Activity -
What is needed is a faithful transcription of all the data below, pictures excluded.

Records supplied -
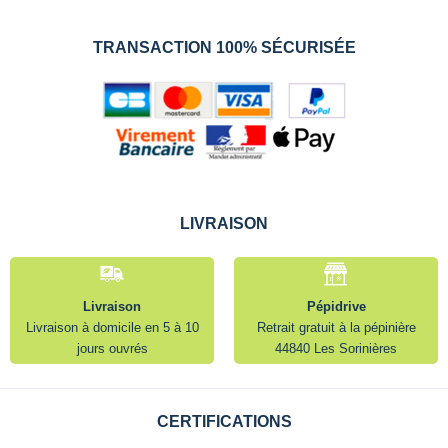
TRANSACTION 100% SÉCURISÉE
LIVRAISON
Livraison
Pépidrive
Livraison à domicile en 5 à 10
Retrait gratuit à la pépinière
jours ouvrés
44840 Les Sorinières
CERTIFICATIONS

Task answer -
TRANSACTION 100% SÉCURISÉE
LIVRAISON
Livraison
Pépidrive
Livraison à domicile en 5 à 10
Retrait gratuit à la pépinière
jours ouvrés
44840 Les Sorinières
CERTIFICATIONS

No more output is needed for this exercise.